BEGIN WORKING DATA

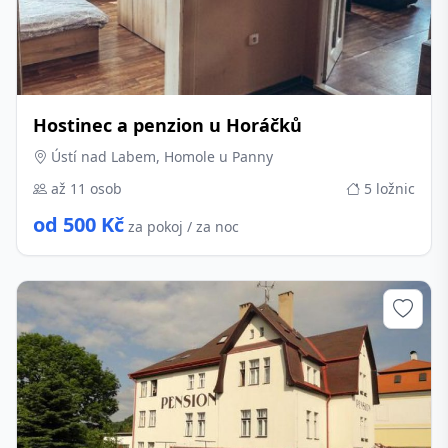
Hostinec a penzion u Horáčků
Ústí nad Labem, Homole u Panny
až 11 osob
5 ložnic
od 500 Kč
za pokoj / za noc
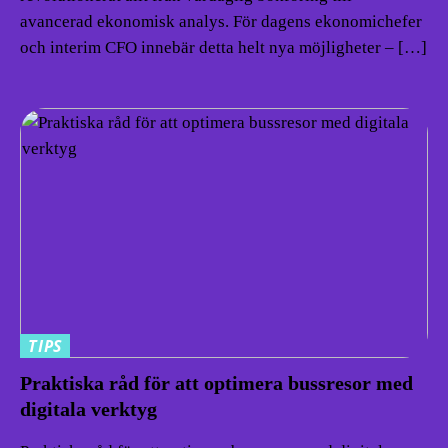
avancerad ekonomisk analys. För dagens ekonomichefer
och interim CFO innebär detta helt nya möjligheter – […]
TIPS
Praktiska råd för att optimera bussresor med
digitala verktyg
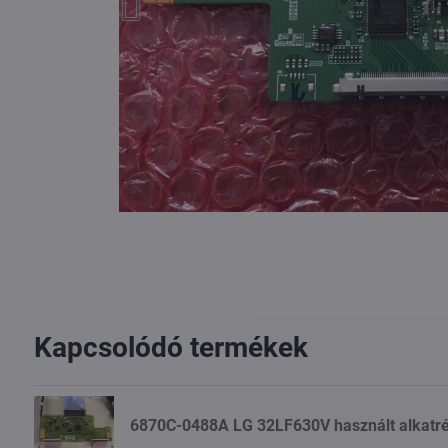
Kapcsolódó termékek
6870C-0488A LG 32LF630V használt alkatr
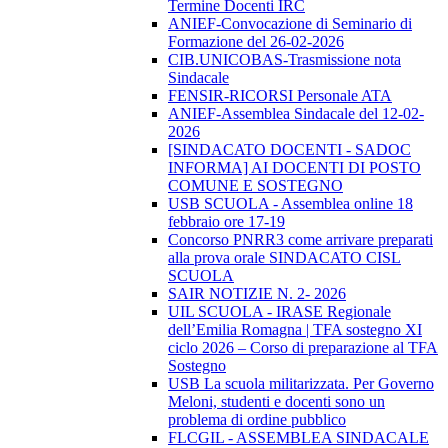
Termine Docenti IRC
ANIEF-Convocazione di Seminario di
Formazione del 26-02-2026
CIB.UNICOBAS-Trasmissione nota
Sindacale
FENSIR-RICORSI Personale ATA
ANIEF-Assemblea Sindacale del 12-02-
2026
[SINDACATO DOCENTI - SADOC
INFORMA] AI DOCENTI DI POSTO
COMUNE E SOSTEGNO
USB SCUOLA - Assemblea online 18
febbraio ore 17-19
Concorso PNRR3 come arrivare preparati
alla prova orale SINDACATO CISL
SCUOLA
SAIR NOTIZIE N. 2- 2026
UIL SCUOLA - IRASE Regionale
dell’Emilia Romagna | TFA sostegno XI
ciclo 2026 – Corso di preparazione al TFA
Sostegno
USB La scuola militarizzata. Per Governo
Meloni, studenti e docenti sono un
problema di ordine pubblico
FLCGIL - ASSEMBLEA SINDACALE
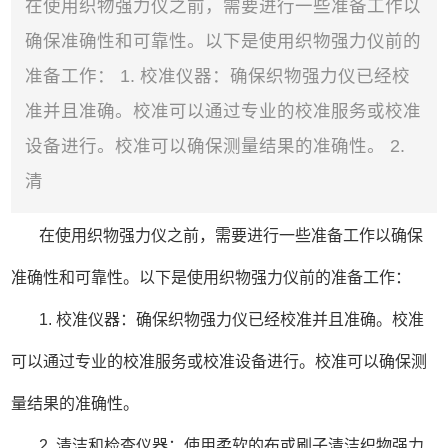
在使用织物强力仪之前，需要进行一些准备工作以
确保准确性和可靠性。以下是使用织物强力仪前的
准备工作： 1. 校准仪器：确保织物强力仪已经校
准并且准确。校准可以通过专业的校准服务或校准
设备进行。校准可以确保测量结果的准确性。 2.
清
在使用织物强力仪之前，需要进行一些准备工作以确保
准确性和可靠性。以下是使用织物强力仪前的准备工作：
1. 校准仪器：确保织物强力仪已经校准并且准确。校准
可以通过专业的校准服务或校准设备进行。校准可以确保测
量结果的准确性。
2. 清洁和检查仪器：使用柔软的布或刷子清洁织物强力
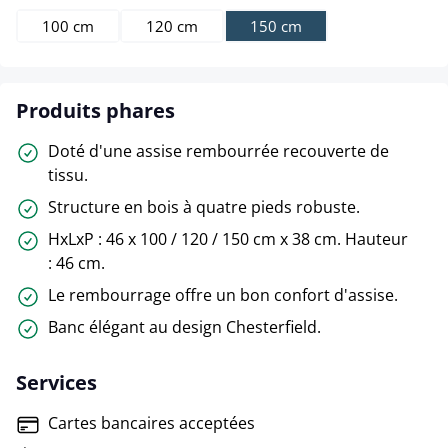
100 cm
120 cm
150 cm
Produits phares
Doté d'une assise rembourrée recouverte de
tissu.
Structure en bois à quatre pieds robuste.
HxLxP : 46 x 100 / 120 / 150 cm x 38 cm. Hauteur
: 46 cm.
Le rembourrage offre un bon confort d'assise.
Banc élégant au design Chesterfield.
Services
Cartes bancaires acceptées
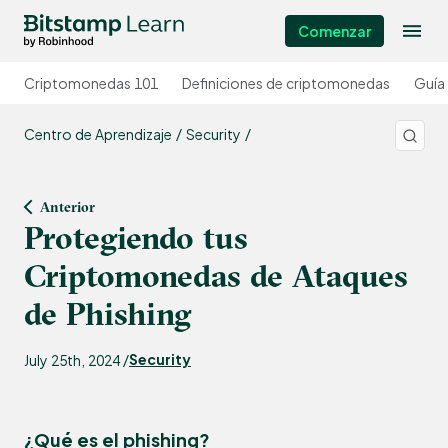
Comenzar
Criptomonedas 101
Definiciones de criptomonedas
Guía
Centro de Aprendizaje
Security
Anterior
Protegiendo tus
Criptomonedas de Ataques
de Phishing
Security
July 25th, 2024 /
¿Qué es el phishing?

END WORKING DATA

→ WORK TO BE COMPLETED:
Show the lines of the records above that mention "校准仪器".

→ SOLVED PROBLEM:
准备工作： 1. 校准仪器：确保织物强力仪已经校
1. 校准仪器：确保织物强力仪已经校准并且准确。校准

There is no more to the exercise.